With the partial model please
forecast Zieber’s 2017 income statement and balance sheets. Use the
following assumptions: (1) Sales grow by 6%. (2) The ratios of expenses
to sales, depreciation to fixed assets, cash to sales, accounts
receivable to sales, and inventories to sales will be the same in 2017
as in 2016. (3) Zieber will not issue any new stock or new long-term
bonds. (4) The interest rate is 11% for long- term debt and the interest
expense on long-term debt is based on the average balance during the
year. (5) No interest is earned on cash. (6) Regular dividends grow at
an 8% rate. Calculate the additional funds needed (AFN). If new
financing is required, assume it will be raised by drawing on a line of
credit with an interest rate of 12%. Assume that any draw on the line of
credit will be made on the last day of the year, so there will be no
additional interest expense for the new line of credit. If surplus funds
are available, pay a special dividend.
- What are the forecasted levels of the line of credit and special dividends? (Hints: Create a column showing the ratios for the current year; then create a new column showing the ratios used in the forecast.
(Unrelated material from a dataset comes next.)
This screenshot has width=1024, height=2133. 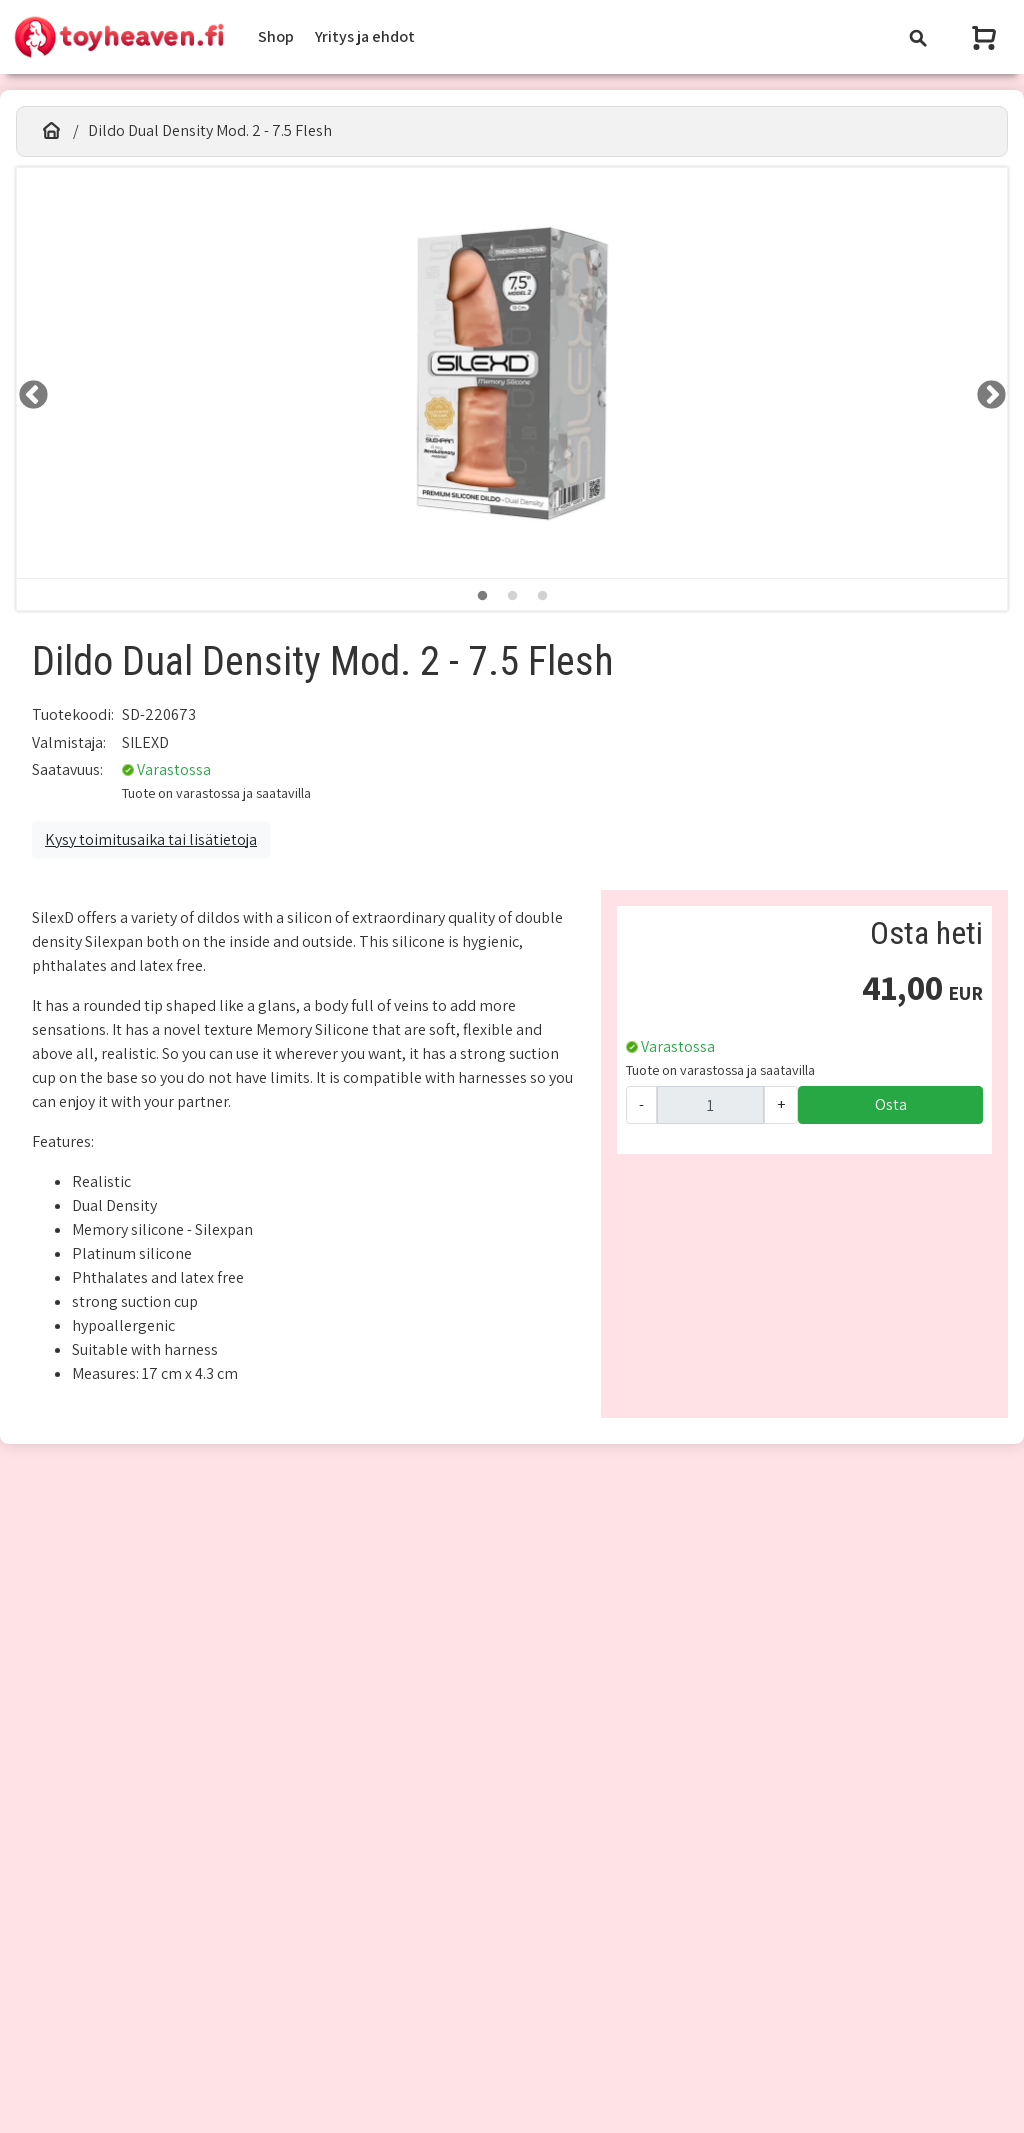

Also, create a preliminary forecast that doesn’t include any new line of credit or special dividends. Identify the financing deficit or surplus in this preliminary forecast and then add a new column that shows the final forecast that includes any new line of credit or special dividend.)
- Now assume that the growth in sales is only 3%. What are the forecasted levels of the line of credit and special dividends?